### Given entries
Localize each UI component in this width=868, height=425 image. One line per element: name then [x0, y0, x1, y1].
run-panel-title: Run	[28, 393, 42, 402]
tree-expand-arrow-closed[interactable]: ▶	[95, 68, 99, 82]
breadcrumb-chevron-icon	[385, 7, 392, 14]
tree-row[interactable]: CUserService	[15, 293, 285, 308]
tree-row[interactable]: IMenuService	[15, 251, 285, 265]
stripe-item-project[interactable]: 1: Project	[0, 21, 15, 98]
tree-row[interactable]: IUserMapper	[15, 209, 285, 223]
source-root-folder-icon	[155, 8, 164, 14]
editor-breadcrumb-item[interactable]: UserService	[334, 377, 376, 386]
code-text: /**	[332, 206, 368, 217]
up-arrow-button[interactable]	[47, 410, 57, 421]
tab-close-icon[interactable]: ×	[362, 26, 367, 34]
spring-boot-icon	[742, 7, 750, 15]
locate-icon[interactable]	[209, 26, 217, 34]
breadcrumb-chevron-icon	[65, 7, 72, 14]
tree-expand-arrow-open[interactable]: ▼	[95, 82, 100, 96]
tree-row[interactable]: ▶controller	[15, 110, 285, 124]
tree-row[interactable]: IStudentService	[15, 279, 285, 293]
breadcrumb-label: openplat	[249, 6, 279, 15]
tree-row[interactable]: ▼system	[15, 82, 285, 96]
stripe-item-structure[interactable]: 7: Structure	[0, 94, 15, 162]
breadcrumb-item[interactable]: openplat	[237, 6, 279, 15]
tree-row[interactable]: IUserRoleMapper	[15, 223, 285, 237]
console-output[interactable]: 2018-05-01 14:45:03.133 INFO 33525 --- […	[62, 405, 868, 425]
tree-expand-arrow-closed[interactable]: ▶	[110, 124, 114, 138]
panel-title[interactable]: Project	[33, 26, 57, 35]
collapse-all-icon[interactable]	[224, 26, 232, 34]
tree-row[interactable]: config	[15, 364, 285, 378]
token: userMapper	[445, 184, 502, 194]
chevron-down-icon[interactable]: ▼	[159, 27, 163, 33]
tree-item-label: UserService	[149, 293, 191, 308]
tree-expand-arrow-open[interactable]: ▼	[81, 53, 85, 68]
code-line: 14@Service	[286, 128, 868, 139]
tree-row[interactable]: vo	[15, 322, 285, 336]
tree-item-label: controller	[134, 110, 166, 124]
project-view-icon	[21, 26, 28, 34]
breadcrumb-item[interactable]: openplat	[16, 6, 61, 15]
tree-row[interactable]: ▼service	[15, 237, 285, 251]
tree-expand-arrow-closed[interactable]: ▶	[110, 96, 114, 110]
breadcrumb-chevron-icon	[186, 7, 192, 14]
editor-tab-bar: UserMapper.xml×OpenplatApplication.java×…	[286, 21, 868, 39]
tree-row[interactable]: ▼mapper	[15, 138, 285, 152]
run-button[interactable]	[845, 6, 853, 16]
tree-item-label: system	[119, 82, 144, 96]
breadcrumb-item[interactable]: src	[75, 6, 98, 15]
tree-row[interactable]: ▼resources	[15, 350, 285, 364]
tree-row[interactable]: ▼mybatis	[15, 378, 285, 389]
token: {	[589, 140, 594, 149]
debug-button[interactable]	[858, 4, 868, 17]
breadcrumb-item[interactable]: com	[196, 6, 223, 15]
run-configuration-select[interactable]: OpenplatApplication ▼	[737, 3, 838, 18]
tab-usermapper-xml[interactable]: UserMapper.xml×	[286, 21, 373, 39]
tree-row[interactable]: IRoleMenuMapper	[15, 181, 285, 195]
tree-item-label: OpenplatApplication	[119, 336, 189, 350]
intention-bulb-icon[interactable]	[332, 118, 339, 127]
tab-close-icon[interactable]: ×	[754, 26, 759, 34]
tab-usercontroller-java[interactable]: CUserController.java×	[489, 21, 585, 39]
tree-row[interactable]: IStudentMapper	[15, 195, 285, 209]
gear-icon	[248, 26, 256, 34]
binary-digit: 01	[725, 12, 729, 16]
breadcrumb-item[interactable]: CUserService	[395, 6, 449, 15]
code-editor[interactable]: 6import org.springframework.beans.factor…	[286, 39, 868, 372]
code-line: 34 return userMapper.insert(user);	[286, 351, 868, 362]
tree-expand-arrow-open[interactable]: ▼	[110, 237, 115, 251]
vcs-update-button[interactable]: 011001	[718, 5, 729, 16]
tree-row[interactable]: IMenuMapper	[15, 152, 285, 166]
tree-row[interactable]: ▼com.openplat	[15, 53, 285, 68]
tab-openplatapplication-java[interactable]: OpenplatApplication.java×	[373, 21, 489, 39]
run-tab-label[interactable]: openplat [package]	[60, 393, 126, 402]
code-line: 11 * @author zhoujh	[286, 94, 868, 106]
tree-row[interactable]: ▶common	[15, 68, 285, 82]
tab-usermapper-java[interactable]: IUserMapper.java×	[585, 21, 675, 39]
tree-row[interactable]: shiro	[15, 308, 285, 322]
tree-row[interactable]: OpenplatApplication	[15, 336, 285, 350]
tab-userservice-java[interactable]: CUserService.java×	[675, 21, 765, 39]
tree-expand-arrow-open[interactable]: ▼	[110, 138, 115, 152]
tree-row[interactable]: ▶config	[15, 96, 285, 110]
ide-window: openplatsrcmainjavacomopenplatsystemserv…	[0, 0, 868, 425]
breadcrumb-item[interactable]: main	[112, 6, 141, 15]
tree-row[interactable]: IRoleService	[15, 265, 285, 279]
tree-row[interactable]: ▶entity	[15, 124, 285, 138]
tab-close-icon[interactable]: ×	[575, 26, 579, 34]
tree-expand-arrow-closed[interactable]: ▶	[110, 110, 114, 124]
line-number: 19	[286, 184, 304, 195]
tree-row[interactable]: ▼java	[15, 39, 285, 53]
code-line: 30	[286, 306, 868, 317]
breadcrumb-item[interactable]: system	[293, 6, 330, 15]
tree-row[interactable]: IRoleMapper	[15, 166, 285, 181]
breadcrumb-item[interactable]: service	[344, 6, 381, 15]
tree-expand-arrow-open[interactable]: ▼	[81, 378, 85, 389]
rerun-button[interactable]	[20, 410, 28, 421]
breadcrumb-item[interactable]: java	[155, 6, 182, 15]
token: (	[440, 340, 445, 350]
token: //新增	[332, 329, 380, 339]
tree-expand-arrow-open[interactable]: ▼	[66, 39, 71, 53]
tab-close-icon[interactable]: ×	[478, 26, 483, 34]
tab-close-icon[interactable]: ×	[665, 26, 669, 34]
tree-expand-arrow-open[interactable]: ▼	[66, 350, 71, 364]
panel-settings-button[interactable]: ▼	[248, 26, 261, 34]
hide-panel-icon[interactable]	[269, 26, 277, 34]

### Exercise
Each line of the material above must be reproduced exactly.

### Solution for this problem
Localize each UI component in this width=868, height=425 image. One line per element: name then [x0, y0, x1, y1].
run-panel-title: Run	[28, 393, 42, 402]
tree-expand-arrow-closed[interactable]: ▶	[95, 68, 99, 82]
breadcrumb-chevron-icon	[385, 7, 392, 14]
tree-row[interactable]: CUserService	[15, 293, 285, 308]
tree-row[interactable]: IMenuService	[15, 251, 285, 265]
stripe-item-project[interactable]: 1: Project	[0, 21, 15, 98]
tree-row[interactable]: IUserMapper	[15, 209, 285, 223]
source-root-folder-icon	[155, 8, 164, 14]
editor-breadcrumb-item[interactable]: UserService	[334, 377, 376, 386]
code-text: /**	[332, 206, 368, 217]
up-arrow-button[interactable]	[47, 410, 57, 421]
tab-close-icon[interactable]: ×	[362, 26, 367, 34]
spring-boot-icon	[742, 7, 750, 15]
locate-icon[interactable]	[209, 26, 217, 34]
breadcrumb-chevron-icon	[65, 7, 72, 14]
tree-expand-arrow-open[interactable]: ▼	[95, 82, 100, 96]
tree-row[interactable]: ▶controller	[15, 110, 285, 124]
tree-row[interactable]: IStudentService	[15, 279, 285, 293]
breadcrumb-label: openplat	[249, 6, 279, 15]
tree-row[interactable]: ▼system	[15, 82, 285, 96]
stripe-item-structure[interactable]: 7: Structure	[0, 94, 15, 162]
breadcrumb-item[interactable]: openplat	[237, 6, 279, 15]
tree-row[interactable]: IUserRoleMapper	[15, 223, 285, 237]
console-output[interactable]: 2018-05-01 14:45:03.133 INFO 33525 --- […	[62, 405, 868, 425]
tree-expand-arrow-closed[interactable]: ▶	[110, 124, 114, 138]
panel-title[interactable]: Project	[33, 26, 57, 35]
collapse-all-icon[interactable]	[224, 26, 232, 34]
tree-row[interactable]: config	[15, 364, 285, 378]
token: userMapper	[445, 184, 502, 194]
chevron-down-icon[interactable]: ▼	[159, 27, 163, 33]
tree-item-label: UserService	[149, 293, 191, 308]
tree-expand-arrow-open[interactable]: ▼	[81, 53, 85, 68]
code-line: 14@Service	[286, 128, 868, 139]
tree-row[interactable]: vo	[15, 322, 285, 336]
tree-item-label: controller	[134, 110, 166, 124]
project-view-icon	[21, 26, 28, 34]
breadcrumb-item[interactable]: openplat	[16, 6, 61, 15]
tree-row[interactable]: ▼service	[15, 237, 285, 251]
tree-expand-arrow-closed[interactable]: ▶	[110, 96, 114, 110]
breadcrumb-chevron-icon	[186, 7, 192, 14]
editor-tab-bar: UserMapper.xml×OpenplatApplication.java×…	[286, 21, 868, 39]
tree-row[interactable]: ▼mapper	[15, 138, 285, 152]
run-button[interactable]	[845, 6, 853, 16]
tree-item-label: system	[119, 82, 144, 96]
breadcrumb-item[interactable]: src	[75, 6, 98, 15]
tree-row[interactable]: ▼resources	[15, 350, 285, 364]
tree-row[interactable]: ▼mybatis	[15, 378, 285, 389]
token: {	[589, 140, 594, 149]
debug-button[interactable]	[858, 4, 868, 17]
breadcrumb-item[interactable]: com	[196, 6, 223, 15]
run-configuration-select[interactable]: OpenplatApplication ▼	[737, 3, 838, 18]
tab-usermapper-xml[interactable]: UserMapper.xml×	[286, 21, 373, 39]
tree-row[interactable]: IRoleMenuMapper	[15, 181, 285, 195]
tree-item-label: OpenplatApplication	[119, 336, 189, 350]
intention-bulb-icon[interactable]	[332, 118, 339, 127]
tab-close-icon[interactable]: ×	[754, 26, 759, 34]
tab-usercontroller-java[interactable]: CUserController.java×	[489, 21, 585, 39]
tree-row[interactable]: IStudentMapper	[15, 195, 285, 209]
gear-icon	[248, 26, 256, 34]
binary-digit: 01	[725, 12, 729, 16]
breadcrumb-item[interactable]: CUserService	[395, 6, 449, 15]
code-editor[interactable]: 6import org.springframework.beans.factor…	[286, 39, 868, 372]
code-line: 34 return userMapper.insert(user);	[286, 351, 868, 362]
tree-expand-arrow-open[interactable]: ▼	[110, 237, 115, 251]
vcs-update-button[interactable]: 011001	[718, 5, 729, 16]
tree-row[interactable]: IMenuMapper	[15, 152, 285, 166]
tree-row[interactable]: ▼com.openplat	[15, 53, 285, 68]
tab-openplatapplication-java[interactable]: OpenplatApplication.java×	[373, 21, 489, 39]
run-tab-label[interactable]: openplat [package]	[60, 393, 126, 402]
code-line: 11 * @author zhoujh	[286, 94, 868, 106]
tree-row[interactable]: ▶common	[15, 68, 285, 82]
tab-usermapper-java[interactable]: IUserMapper.java×	[585, 21, 675, 39]
tree-row[interactable]: shiro	[15, 308, 285, 322]
tree-row[interactable]: OpenplatApplication	[15, 336, 285, 350]
tab-userservice-java[interactable]: CUserService.java×	[675, 21, 765, 39]
tree-expand-arrow-open[interactable]: ▼	[110, 138, 115, 152]
tree-row[interactable]: ▶config	[15, 96, 285, 110]
ide-window: openplatsrcmainjavacomopenplatsystemserv…	[0, 0, 868, 425]
breadcrumb-item[interactable]: main	[112, 6, 141, 15]
tree-row[interactable]: IRoleService	[15, 265, 285, 279]
tree-row[interactable]: ▶entity	[15, 124, 285, 138]
tab-close-icon[interactable]: ×	[575, 26, 579, 34]
tree-expand-arrow-closed[interactable]: ▶	[110, 110, 114, 124]
line-number: 19	[286, 184, 304, 195]
tree-row[interactable]: ▼java	[15, 39, 285, 53]
code-line: 30	[286, 306, 868, 317]
breadcrumb-item[interactable]: system	[293, 6, 330, 15]
tree-row[interactable]: IRoleMapper	[15, 166, 285, 181]
breadcrumb-item[interactable]: service	[344, 6, 381, 15]
tree-expand-arrow-open[interactable]: ▼	[81, 378, 85, 389]
rerun-button[interactable]	[20, 410, 28, 421]
breadcrumb-item[interactable]: java	[155, 6, 182, 15]
token: (	[440, 340, 445, 350]
token: //新增	[332, 329, 380, 339]
tree-expand-arrow-open[interactable]: ▼	[66, 39, 71, 53]
tab-close-icon[interactable]: ×	[478, 26, 483, 34]
tab-close-icon[interactable]: ×	[665, 26, 669, 34]
tree-expand-arrow-open[interactable]: ▼	[66, 350, 71, 364]
panel-settings-button[interactable]: ▼	[248, 26, 261, 34]
hide-panel-icon[interactable]	[269, 26, 277, 34]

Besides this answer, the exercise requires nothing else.